A CPMF volta à origem
O governo surpreendeu ontem os políticos e a imprensa ao anunciar que, se for prorrogada, a CPMF vai ser destinada integralmente à saúde, como era seu propósito original.
A decisão torna inócuas algumas das razões da oposição e de senadores da bancada governista para votar contra a proposta, mas isso não quer dizer que ela será aprovada.
Afinal, as razões dos políticos nem sempre são aquelas que eles declaram aos jornais.

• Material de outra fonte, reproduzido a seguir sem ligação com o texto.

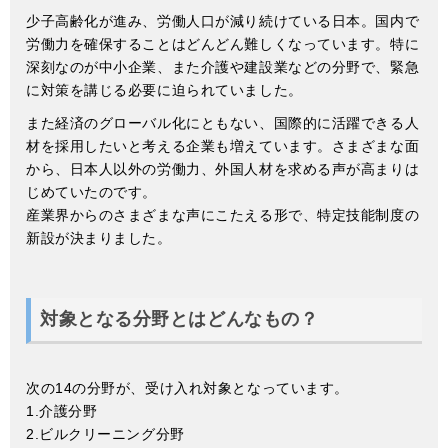
少子高齢化が進み、労働人口が減り続けている日本。国内で
労働力を確保することはどんどん難しくなっています。特に
深刻なのが中小企業、また介護や建設業などの分野で、緊急
に対策を講じる必要に迫られていました。
また経済のグローバル化にともない、国際的に活躍できる人
材を採用したいと考える企業も増えています。さまざまな面
から、日本人以外の労働力、外国人材を求める声が高まりは
じめていたのです。
産業界からのさまざまな声にこたえる形で、特定技能制度の
新設が決まりました。
対象となる分野とはどんなもの？
次の14の分野が、受け入れ対象となっています。
1.介護分野
2.ビルクリーニング分野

O noticiário de hoje não explica uma questão básica que deve estar rondando a cabeça de muitos leitores: se o governo pode destinar à saúde todos os 40 bilhões de reais que o tributo rende todos os anos, por que só decidiu isso agora?
Para entender, é preciso buscar na pilha de jornais velhos alguns detalhes da negociação que vem acontecendo há três meses.
Parte da oposição, alinhada com a Fiesp e a Federação do Comércio de São Paulo, diz que a CPMF não é mais necessária porque o governo já conta com excesso de arrecadação para pagar suas despesas.
Outra parte, alinhada com os governadores, teme que o fim da CPMF corte o fluxo generoso de recursos do tesouro federal para seus cofres.
Como todos são, de alguma forma, candidatos a alguma coisa, nenhum deles quer correr o risco da falta de receita nos anos futuros.
E o presidente da República já ameaçøu fechar a torneira se o Senado não aprovar a prorrogação.
Para quem está no governo, seja o presidente da República, os gorvernadores ou os prefeitos, pouco importa se o dinheiro da CPMF tenha que ser aplicado apenas na saúde.
Com a fonte de receita sob ameaça, é melhor ter o recurso comprometido do que correr o risco de ficar sem ele.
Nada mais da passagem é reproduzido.